Bruce Covernton

Profile
- Position: Tackle

Personal information
- Born: August 12, 1966 Morris, Manitoba, Canada
- Died: January 23, 2024 (aged 57) Calgary, Alberta, Canada
- Listed height: 6 ft 5 in (1.96 m)
- Listed weight: 292 lb (132 kg)

Career history
- 1992–1998: Calgary Stampeders

Awards and highlights
- 2× Grey Cup champion (1992, 1998); DeMarco–Becket Memorial Trophy (1993); Jackie Parker Trophy (1992); CFL All-Star (1993); 2× CFL West All-Star (1993, 1994);

= Bruce Covernton =

Canadian football player (1966–2024)

Bruce Covernton (August 12, 1966 – January 23, 2024) was a Canadian professional football player who was a tackle for the Calgary Stampeders of the Canadian Football League (CFL). He was selected first overall by the Stampeders in the 1992 Canadian College Draft.

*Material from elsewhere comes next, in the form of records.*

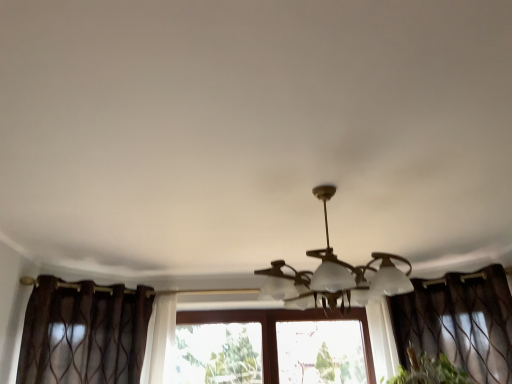 What is the approximate width of brown sheer curtain at right, which ranks as the second curtain in left-to-right order?

brown sheer curtain at right, which ranks as the second curtain in left-to-right order, is 37.54 centimeters in width.

This screenshot has width=512, height=384. What do you see at coordinates (459, 322) in the screenshot?
I see `brown sheer curtain at right, which is the first curtain from right to left` at bounding box center [459, 322].

Where is `brown sheer curtain at right, which ranks as the second curtain in left-to-right order`? brown sheer curtain at right, which ranks as the second curtain in left-to-right order is located at coordinates [459, 322].

Considering the positions of objects brown sheer curtain at right, which is the first curtain from right to left, and brown sheer curtain at left, arranged as the first curtain when viewed from the left, in the image provided, who is in front, brown sheer curtain at right, which is the first curtain from right to left, or brown sheer curtain at left, arranged as the first curtain when viewed from the left,?

brown sheer curtain at left, arranged as the first curtain when viewed from the left, is closer to the camera.

How different are the orientations of brown sheer curtain at right, which ranks as the second curtain in left-to-right order, and brown sheer curtain at left, positioned as the second curtain in right-to-left order, in degrees?

There is a 80.9-degree angle between the facing directions of brown sheer curtain at right, which ranks as the second curtain in left-to-right order, and brown sheer curtain at left, positioned as the second curtain in right-to-left order.

Which of these two, brown sheer curtain at right, which ranks as the second curtain in left-to-right order, or brown sheer curtain at left, positioned as the second curtain in right-to-left order, stands shorter?

With less height is brown sheer curtain at left, positioned as the second curtain in right-to-left order.

Is brown sheer curtain at right, which is the first curtain from right to left, located outside brown sheer curtain at left, arranged as the first curtain when viewed from the left?

That's correct, brown sheer curtain at right, which is the first curtain from right to left, is outside of brown sheer curtain at left, arranged as the first curtain when viewed from the left.

Is brown sheer curtain at right, which ranks as the second curtain in left-to-right order, aimed at matte white lamp at center?

Yes, brown sheer curtain at right, which ranks as the second curtain in left-to-right order, is aimed at matte white lamp at center.

Looking at the image, does brown sheer curtain at right, which ranks as the second curtain in left-to-right order, seem bigger or smaller compared to matte white lamp at center?

In the image, brown sheer curtain at right, which ranks as the second curtain in left-to-right order, appears to be smaller than matte white lamp at center.

How different are the orientations of brown sheer curtain at right, which ranks as the second curtain in left-to-right order, and matte white lamp at center in degrees?

brown sheer curtain at right, which ranks as the second curtain in left-to-right order, and matte white lamp at center are facing 53.5 degrees away from each other.

In the image, is brown sheer curtain at right, which ranks as the second curtain in left-to-right order, on the left side or the right side of matte white lamp at center?

In the image, brown sheer curtain at right, which ranks as the second curtain in left-to-right order, appears on the right side of matte white lamp at center.

Which is further, (63, 354) or (272, 276)?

Covernton was first team All-American and All-Big Sky Conference at Weber State University. Bruce also attended the NFL Combine in 1991.

Covernton was voted the West's top rookie in 1992 and top offensive lineman in 1993. He twice earned division All-Star honours and was All-CFL in 1993. Covernton was part of the Grey Cup championship teams in 1992 and 1998.

Covernton was owner and CEO of Champion staffing company in Calgary and involved in many local charities.

Covernton died on January 23, 2024, at the age of 57.